“Per noi, produttori di vino a livello artigianale e familiare, è importante essere precisi nelle scelte agronomiche che determinano la salute del territorio in cui viviamo e lavoriamo. Così come è necessario misurare l’impatto di ogni azione che compiamo”. Alberto Tasca d’Almerita spiega così la scelta dell’azienda di famiglia di aderire a SOStain, protocollo di sostenibilità per la viticoltura siciliana. “SOStain ci consente non solo di misurare e di certificare, con rigorosi protocolli scientifici, il nostro livello di sostenibilità complessiva, ma ci permette anche di avere a disposizione dati che ci aiutano a evitare gli sprechi e a ridurre i costi”, evidenzia il CEO del gruppo che raccoglie le 5 tenute dei Conti d’Almerita.
La spinta “green” dell’azienda siciliana arriva a compimento di un processo iniziato nel 2001, con il passaggio di testimone dal padre Lucio ai figli Giuseppe e Alberto. “Abbiamo deciso di evolvere il progetto imprenditoriale, allargando all’intera Sicilia un approccio alla terra da ‘custodi evoluti’. Ci siamo messi in cerca di altri territori vocati con una forte personalità. Abbiamo avviato un progetto agricolo per conoscere e sperimentare territori diversi e varietà distintive, valorizzando la Sicilia nella sua unicità e diversità”, chiarisce Alberto Tasca d’Almerita. Il focus si è dunque spostato dal brand Tasca alle tenute, alla specificità delle colture sull’Etna o a Salina, sulla vinificazione da vitigni autoctoni come Malvasia, Grillo, Perricone, Catarratto, Inzolia.

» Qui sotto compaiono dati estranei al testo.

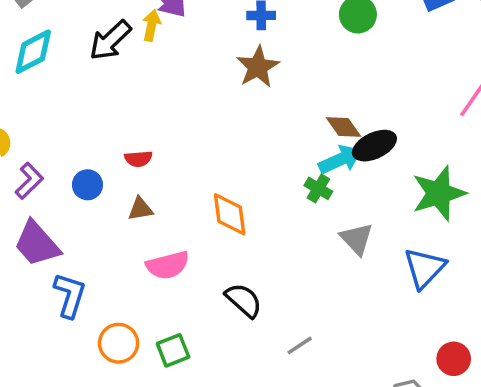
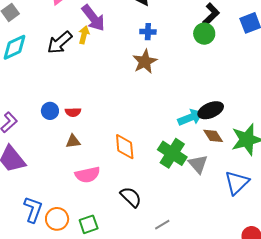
brown diamond: (343, 127) -> (213, 136), moved
blue circle: (87, 185) -> (50, 111), moved
green cross: (318, 188) -> (172, 153), moved, size x1.8
blue L-shape: (70, 295) -> (33, 209), moved

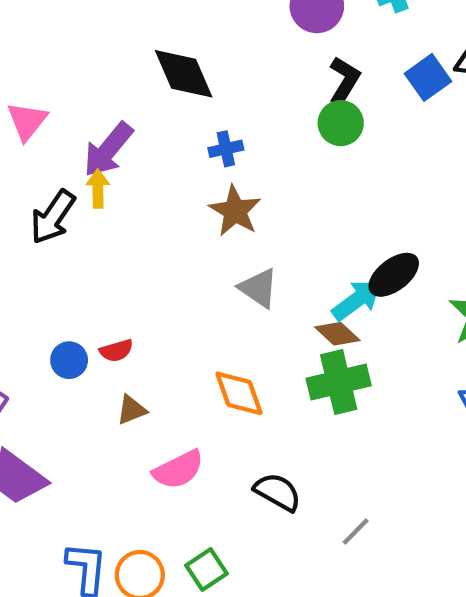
purple arrow: (93, 18) -> (108, 150), turned 92
brown diamond: (213, 136) -> (337, 334), moved
green cross: (172, 153) -> (339, 382), turned -32
gray triangle: (198, 164) -> (259, 288), moved

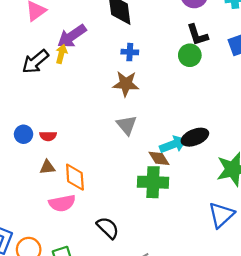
black L-shape: (344, 81) -> (197, 35), turned 115
brown star: (235, 211) -> (126, 84), turned 30
orange diamond: (239, 393) -> (75, 177), moved

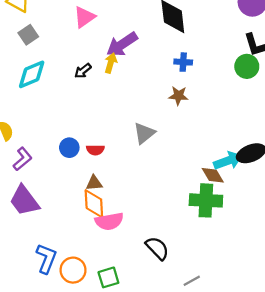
black arrow: (35, 62) -> (83, 71), size x0.6
brown star: (126, 84) -> (178, 96), size x0.7
gray triangle: (127, 125) -> (144, 133), moved, turned 30
orange diamond: (75, 177) -> (94, 204), moved

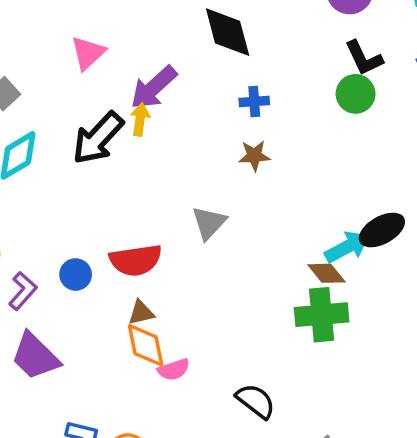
black arrow: (83, 71) -> (98, 138), size x2.0
blue circle: (69, 148) -> (76, 274), moved
red semicircle: (95, 150) -> (136, 260), size x1.8
pink semicircle: (109, 221) -> (174, 370), size x0.7

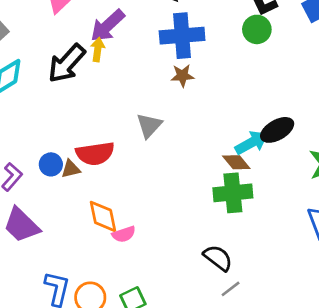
blue cross: (254, 101) -> (182, 36), size x2.0
brown triangle: (141, 313) -> (71, 169), moved
black semicircle: (256, 401) -> (218, 258), moved

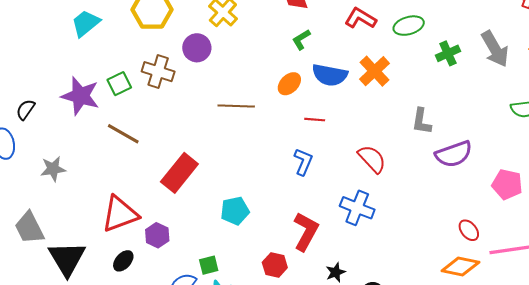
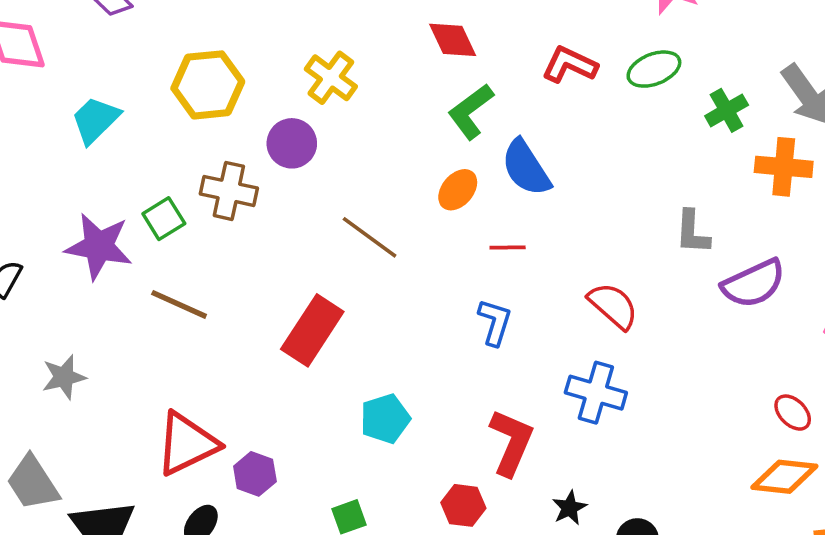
green L-shape: (301, 40) -> (471, 111), size x1.5
orange cross: (375, 71) -> (784, 167), moved, turned -36
blue semicircle: (330, 75) -> (526, 168), turned 52
brown line: (236, 106) -> (370, 237), turned 40
red rectangle: (179, 173) -> (312, 330), moved

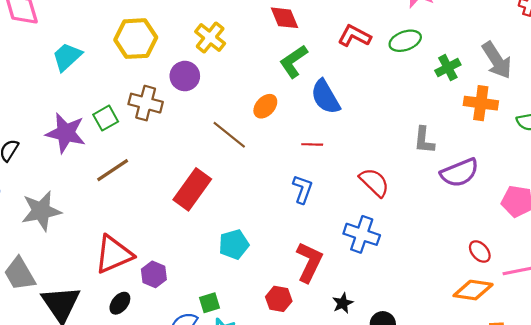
orange ellipse: (458, 190) -> (265, 106), moved
brown line: (179, 304) -> (113, 170), turned -60
gray star: (64, 377) -> (41, 211), size x1.5

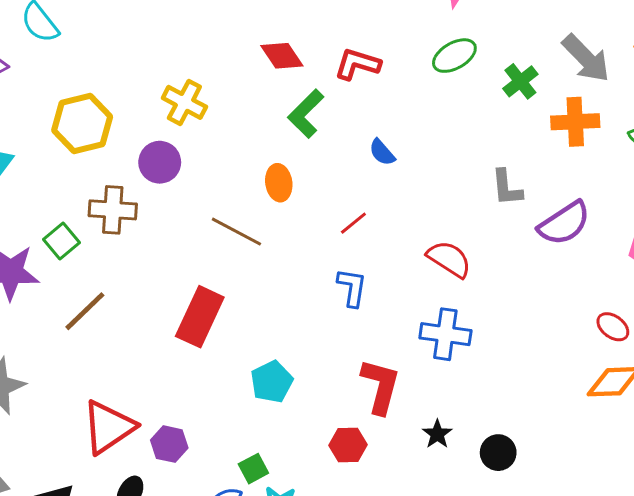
red L-shape: (354, 36) -> (357, 64), moved
blue semicircle: (325, 97) -> (382, 152), moved, size x0.6
orange ellipse: (265, 106) -> (279, 183), turned -40
red line: (312, 144) -> (353, 223), turned -30

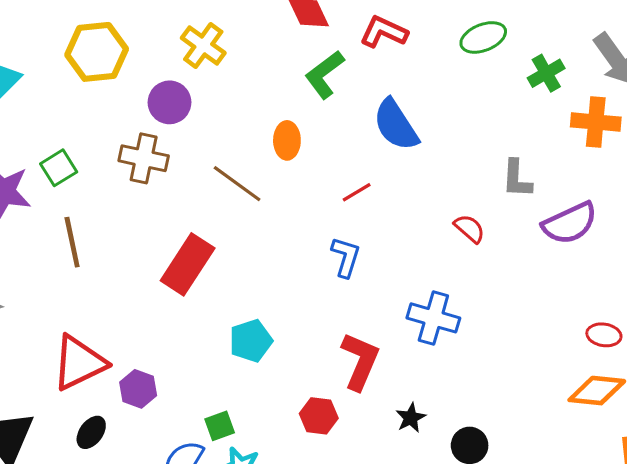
blue semicircle: (382, 152) -> (396, 125), size x1.8
brown cross: (113, 210) -> (144, 158), moved
red semicircle: (449, 259) -> (470, 228), moved, size x0.7
brown line: (85, 311) -> (72, 242), turned -66
red ellipse: (613, 327) -> (604, 335), turned -36

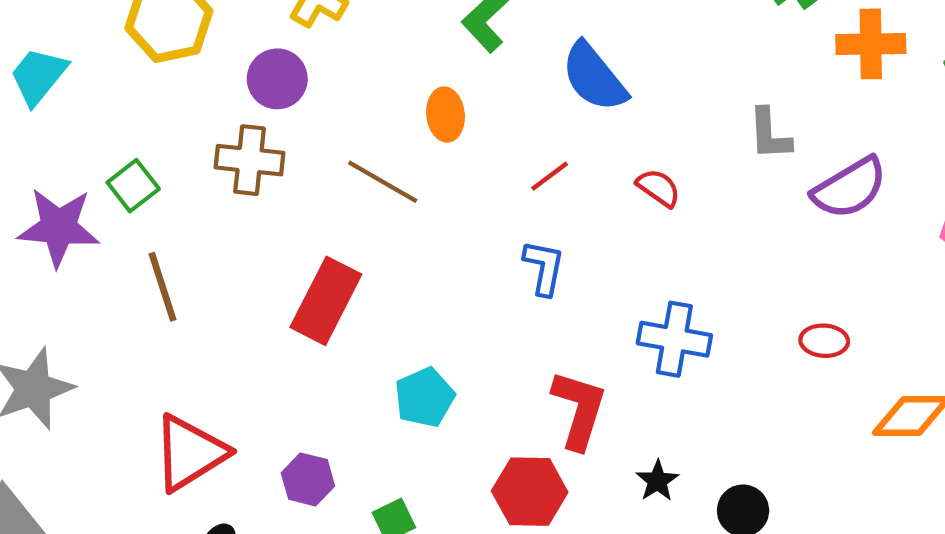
red semicircle: (470, 228) -> (659, 188), moved
red ellipse: (604, 335) -> (824, 341), moved
purple hexagon: (138, 389) -> (308, 479), moved
red hexagon: (319, 416) -> (530, 492), size x1.4

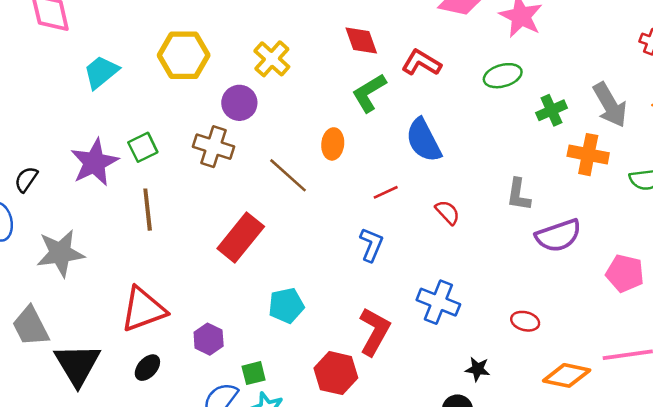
purple star: (59, 227) -> (94, 162), turned 30
black star: (657, 481) -> (478, 369), moved, turned 30

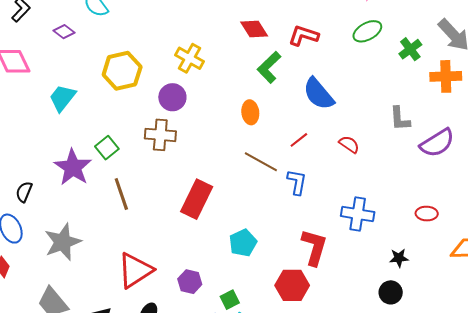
brown line: (288, 175) -> (261, 162), moved

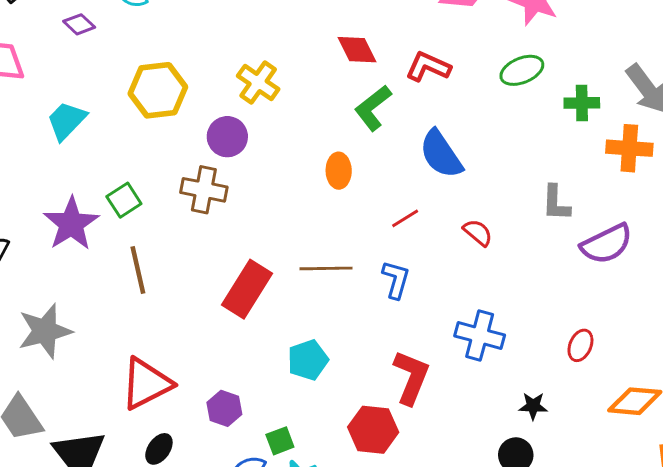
green cross: (410, 49) -> (582, 103), turned 30
brown line: (261, 162) -> (326, 268), moved, turned -36
red ellipse: (427, 214) -> (580, 345), turned -75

Una tale concentrazione di attenzione sul territorio e sulle sue espressioni, anche a fronte della domanda crescente sui mercati internazionali, non poteva non guardare alla tutela di quel patrimonio. “In una azienda agricola sei costretto a ragionare con una prospettiva a trent’anni – sottolinea il CEO – e sempre più il consumatore punta a bere bene e bere sano. I giovani spendono selezionando, valutano il lavoro in vigna e nel bicchiere”. In concreto le tenute Tasca “impiegano le tecniche e le conoscenze disponibili per non arrecare danno al suolo e all’intero ecosistema. Scegliamo di non usare alcun agente chimico o tecnica invasiva che possa risultare dannosa, privilegiando il lavoro manuale, i metodi di difesa integrata della terra, le tecniche agronomiche di prevenzione a basso impatto”. E tutto questo oggi viene certificato in un Report di sostenibilità che impegna l’azienda con protocolli specifici. Con un vantaggio in più: “Non solo coltiviamo in biologico e biodinamico, ma abbiamo una conoscenza molto più approfondita delle nostre terre e del lavoro necessario”.